Should give you something like this:

http GET $BASE_DOMAIN/api/user/john@gmail.com
HTTP/1.1 200 OK
Connection: keep-alive
Content-Length: 976
Content-Type: application/json
Date: Sat, 25 Apr 2020 09:17:07 GMT
Via: 1.1 5da47734f496c05ba90c546c024fb779.cloudfront.net (CloudFront)
X-Amz-Cf-Id: hfpCCsc632rf_84U_bPXU2HRZep6oK_U4vnHQTGoHT3olX7BmoXq1w==
X-Amz-Cf-Pop: LHR61-C2
X-Amzn-Trace-Id: Root=1-5ea40012-442f3f982a8b83b4481e7856;Sampled=0
X-Cache: Miss from cloudfront
x-amz-apigw-id: LiTy7Eg3DoEF1aA=
x-amzn-RequestId: 3e60f0df-3f3a-4578-be57-188d5f697e8e

{
    "anonymousIds": [
        "f1ef0f8d-68d2-4fbc-a7e6-cade9d42f3aa"
    ],
    "sessions": [
        [
            {
                "anonymousId": "f1ef0f8d-68d2-4fbc-a7e6-cade9d42f3aa",
                "eventId": "2020-04-25T08:27:08.257Z-ajs-534d538d5ccb72c0da98473f25c91f49",
                "messageId": "ajs-534d538d5ccb72c0da98473f25c91f49",
                "referrer": {
                    "network": "linkedin",
                    "type": "social"
                },
                "referrerUrl": "https://www.linkedin.com/",
                "timestamp": "2020-04-25T08:27:08.257Z",
                "url": "https://www.prezly.com/case-studies/m-and-c-communications?li_fat_id=7c4f0e4a-9902-49af-83d2-3d2c803037af",
                "userId": null
            },
            {
                "anonymousId": "f1ef0f8d-68d2-4fbc-a7e6-cade9d42f3aa",
                "eventId": "2020-04-25T08:45:34.315Z-ajs-26168b569103f6176c369916e2b74d4a",
                "messageId": "ajs-26168b569103f6176c369916e2b74d4a",
                "referrer": {
                    "engine": "google",
                    "host": "www.google.com",
                    "type": "search"
                },
                "referrerUrl": "https://www.google.com/",
                "timestamp": "2020-04-25T08:45:34.315Z",
                "url": "https://www.prezly.com/academy/relationships/corporate-social-responsibility/the-relationship-between-pr-and-csr",
                "userId": null
            }
        ]
    ]
}

So let’s see what we have here? This is the response coming from the /user API

One UserId with 3 sessions from different sources


Looks good. Not sure how I am going to digest/use that data and pass it back to segment but let’s consider that a problem for later.

Running in production

So we’re ready to test drive this in production.
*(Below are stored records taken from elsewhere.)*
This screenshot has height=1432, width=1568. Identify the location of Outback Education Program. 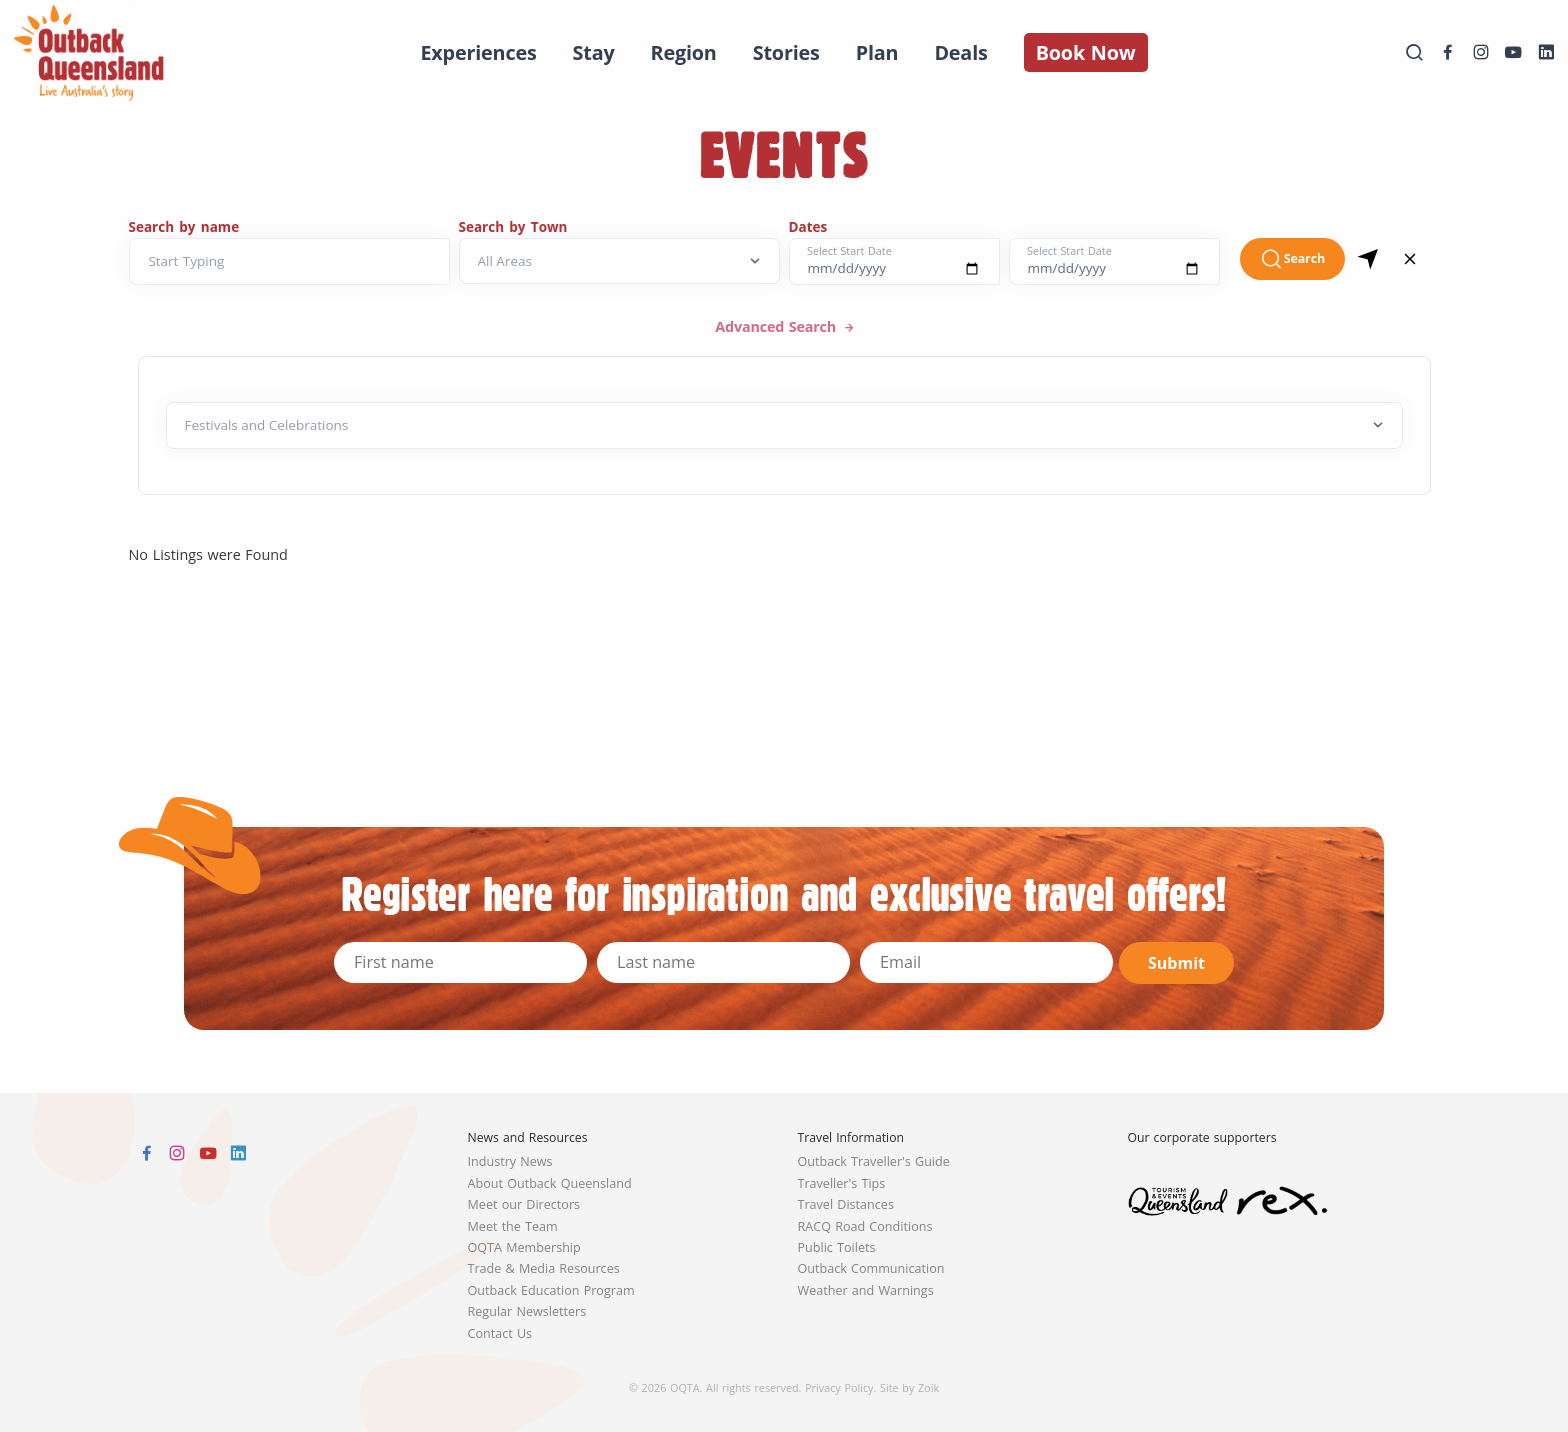
(551, 1290).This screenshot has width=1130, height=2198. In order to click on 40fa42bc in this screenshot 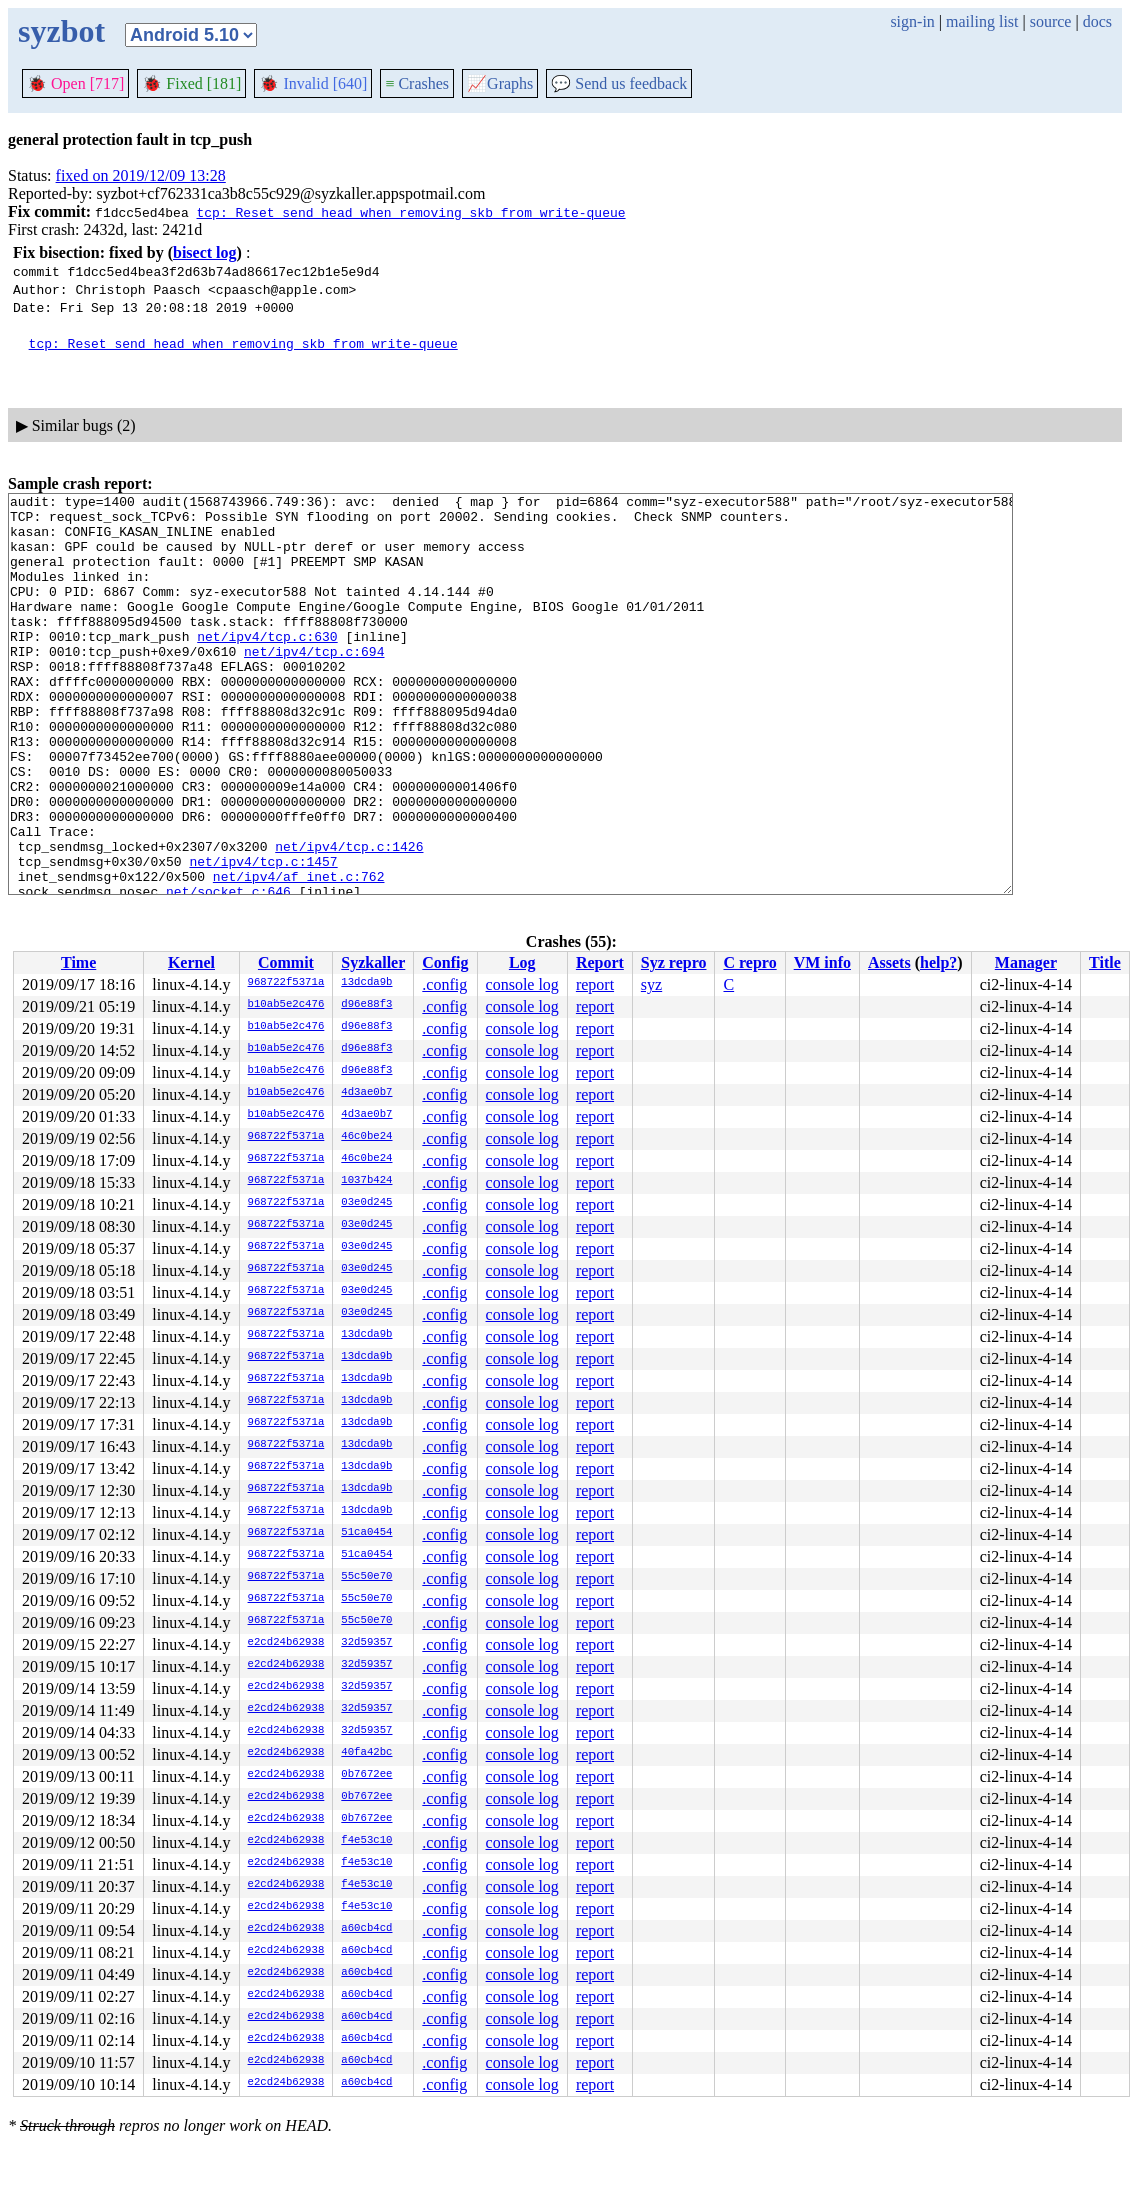, I will do `click(366, 1753)`.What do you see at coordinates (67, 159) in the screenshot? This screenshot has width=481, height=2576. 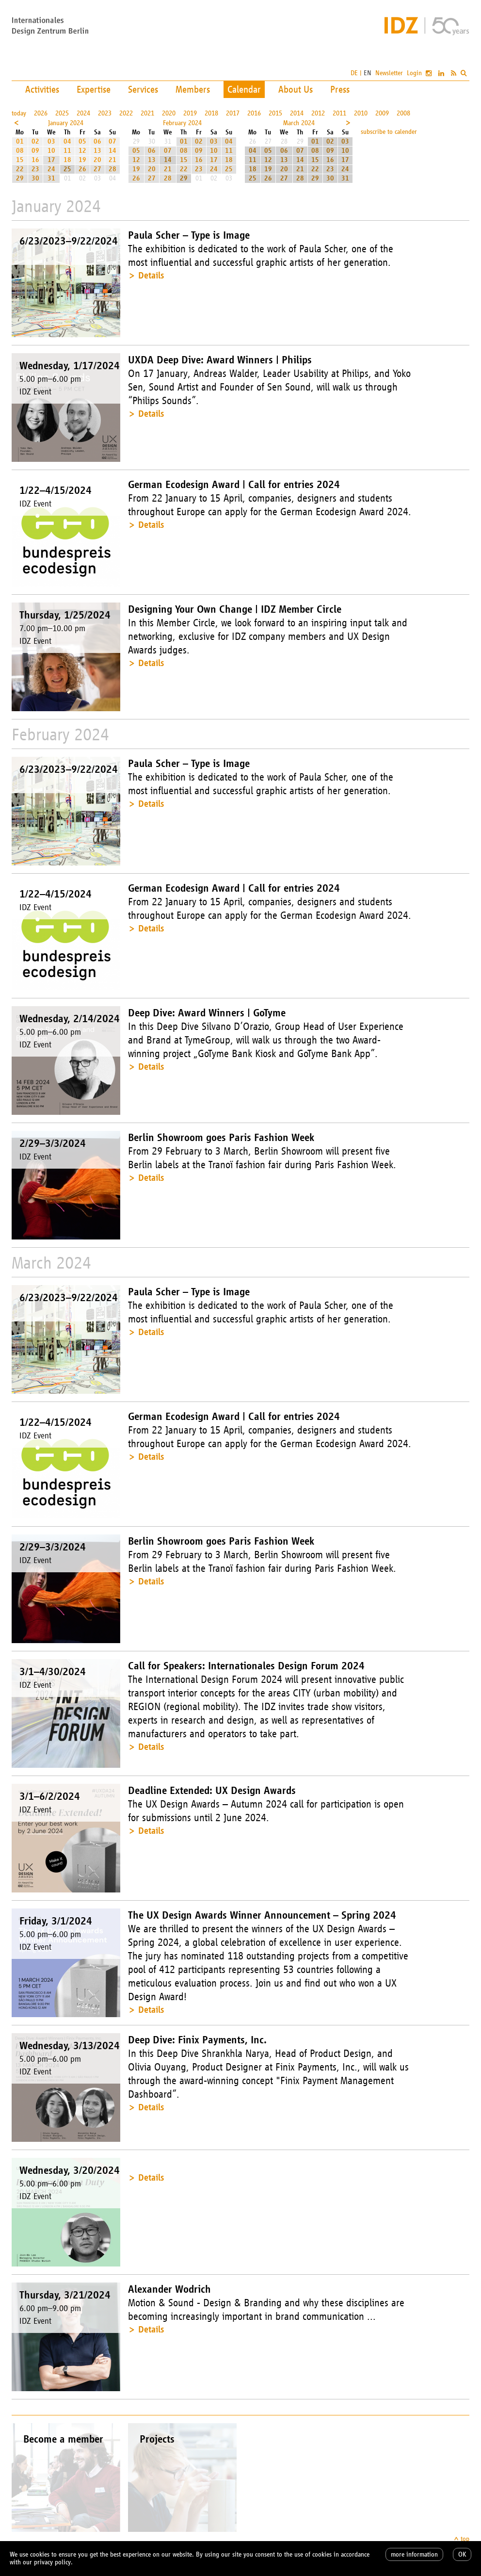 I see `18` at bounding box center [67, 159].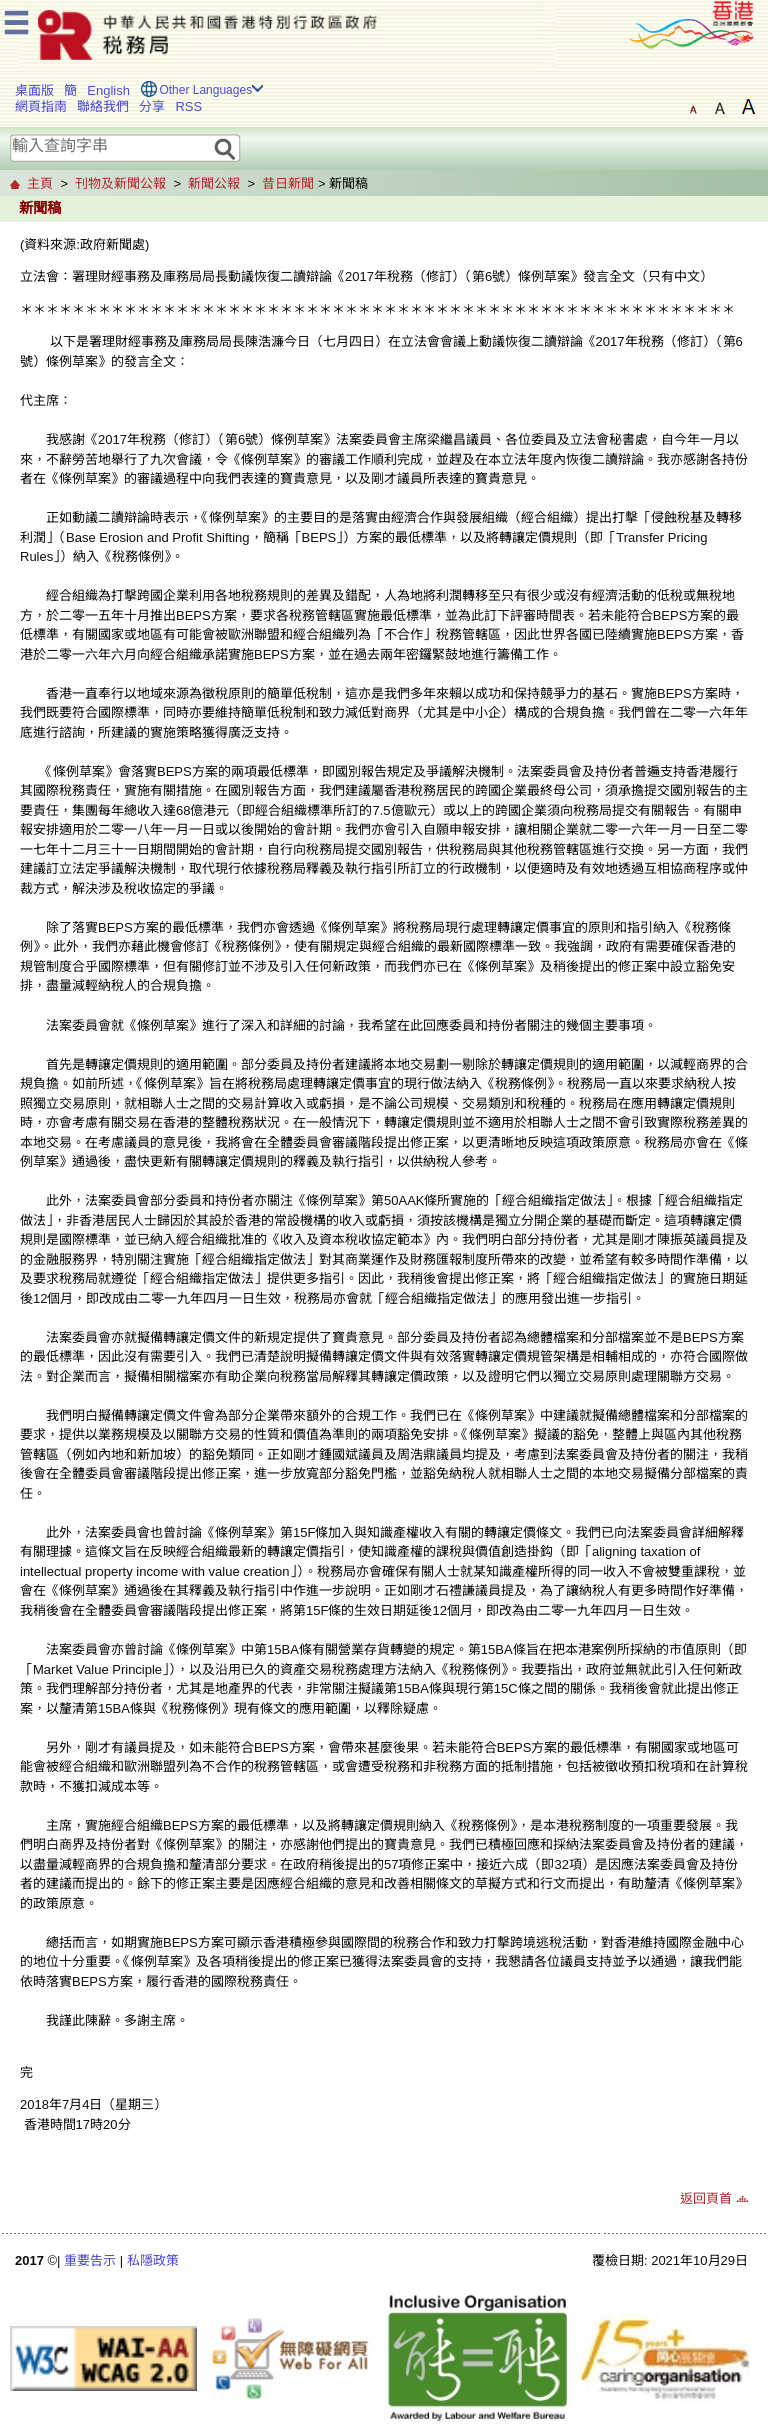  Describe the element at coordinates (34, 90) in the screenshot. I see `桌面版` at that location.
Open your serverless.yml and change the stage to prod

Quick sls deployshould create new tables, new event streams and new functions.

When the deployment is done search for the function that is linked to the POST endpoint (URL ending with /events). Copy that URL and log in to your segment account.

Go to your project > destinations > webhooks and enable the webhook to this URL.

enable the webhook in segment

After that you can go to the event tester to see if all works well

Now let’s let this integration run for a few days (it’s weekend after all) and check in on Monday if there are any issues/problems we need to solve.